Une voix divine explique à Perceval qu’il doit subir de terribles épreuves s’il veut entendre les secrets du Graal. Perceval se heurte aux portes du paradis, sur lesquelles il brise son épée. Il remporte de rudes épreuves avant son retour au château du Roi Pêcheur. Là, il réussit à ressouder l’épée de façon parfaite. Lors de sa présence au passage du cortège, son hôte lui révèle les mystères du Graal et de la lance brisée. Pour autant, Gerbert de Montreuil ne parvient pas à terminer l’histoire.

L’œuvre de Gerbert de Montreuil, bien qu’elle soit inachevée, à la différence de la Troisième Continuation, oriente, comme l’œuvre de Manessier, le motif du Graal dans un sens nettement religieux. La christianisation du mythe est désormais acquise, et ce depuis l’œuvre de Robert de Boron.

Un changement s’opère au 13e siècle dans l’approche du merveilleux celtique dont s’inspirait Chrétien de Troyes.
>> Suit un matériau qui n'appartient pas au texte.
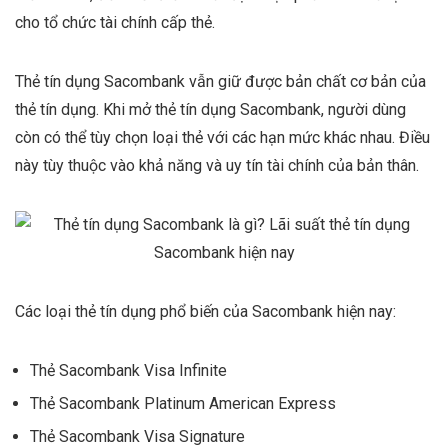
cho tổ chức tài chính cấp thẻ.
Thẻ tín dụng Sacombank vẫn giữ được bản chất cơ bản của
thẻ tín dụng. Khi mở thẻ tín dụng Sacombank, người dùng
còn có thể tùy chọn loại thẻ với các hạn mức khác nhau. Điều
này tùy thuộc vào khả năng và uy tín tài chính của bản thân.
Các loại thẻ tín dụng phổ biến của Sacombank hiện nay:
Thẻ Sacombank Visa Infinite
Thẻ Sacombank Platinum American Express
Thẻ Sacombank Visa Signature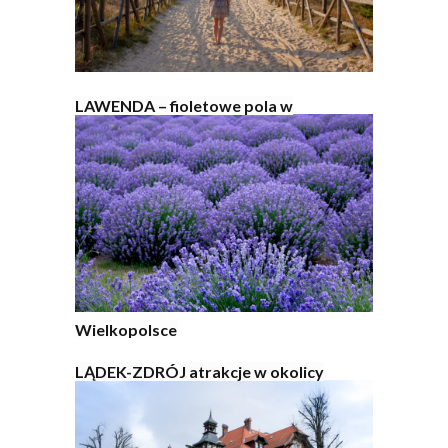
LAWENDA – fioletowe pola w
Wielkopolsce
LĄDEK-ZDRÓJ atrakcje w okolicy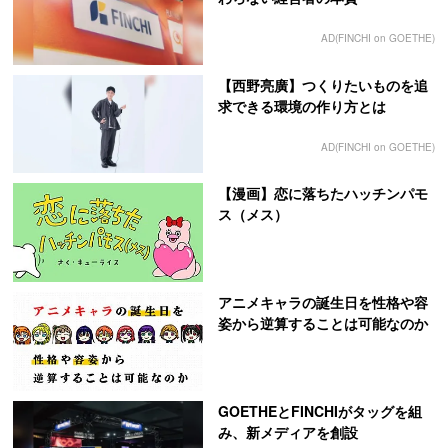
AD(FINCHI on GOETHE)
【西野亮廣】つくりたいものを追
求できる環境の作り方とは
AD(FINCHI on GOETHE)
【漫画】恋に落ちたハッチンパモ
ス（メス）
アニメキャラの誕生日を性格や容
姿から逆算することは可能なのか
GOETHEとFINCHIがタッグを組
み、新メディアを創設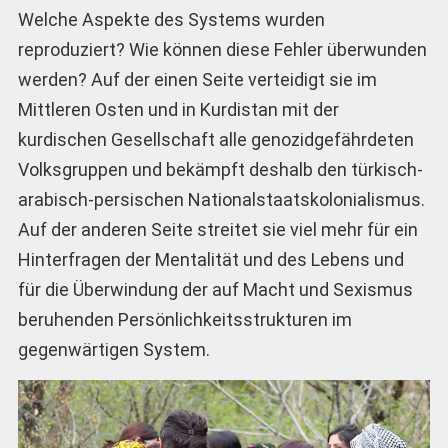
Welche Aspekte des Systems wurden
reproduziert? Wie können diese Fehler überwunden
werden? Auf der einen Seite verteidigt sie im
Mittleren Osten und in Kurdistan mit der
kurdischen Gesellschaft alle genozidgefährdeten
Volksgruppen und bekämpft deshalb den türkisch-
arabisch-persischen Nationalstaatskolonialismus.
Auf der anderen Seite streitet sie viel mehr für ein
Hinterfragen der Mentalität und des Lebens und
für die Überwindung der auf Macht und Sexismus
beruhenden Persönlichkeitsstrukturen im
gegenwärtigen System.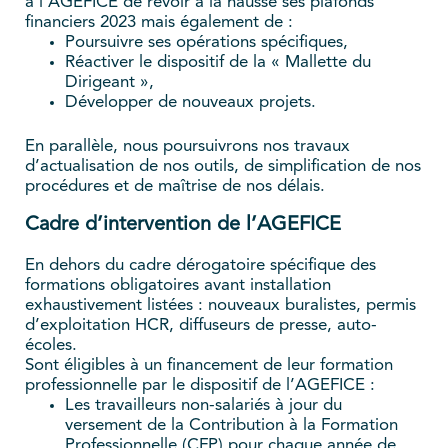
à l’AGEFICE de revoir à la hausse ses plafonds
financiers 2023 mais également de :
Poursuivre ses opérations spécifiques,
Réactiver le dispositif de la « Mallette du
Dirigeant »,
Développer de nouveaux projets.
En parallèle, nous poursuivrons nos travaux
d’actualisation de nos outils, de simplification de nos
procédures et de maîtrise de nos délais.
Cadre d’intervention de l’AGEFICE
En dehors du cadre dérogatoire spécifique des
formations obligatoires avant installation
exhaustivement listées : nouveaux buralistes, permis
d’exploitation HCR, diffuseurs de presse, auto-
écoles.
Sont éligibles à un financement de leur formation
professionnelle par le dispositif de l’AGEFICE :
Les travailleurs non-salariés à jour du
versement de la Contribution à la Formation
Professionnelle (CFP) pour chaque année de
Martin Aurell ( médiéviste) souligne cette différence :

« Les romans arthuriens adoptent un ton pédagogique, aux antipodes du mystère et de l’intrigue que Chrétien de Troyes avait su préserver dans son Conte. Des explications allégoriques sur les épisodes et objets des romans pullulent désormais dans la matière de Bretagne. Elles relèvent de la culture cléricale et savante, qui fait intervenir le diable dans des merveilles que les récits du XIIe siècle auraient présentées comme de simples exceptions aux lois de la nature. » Aurell Martin (2007). op. cit., p. 384

1236 : Ferdinand III de Castille prend Cordoue.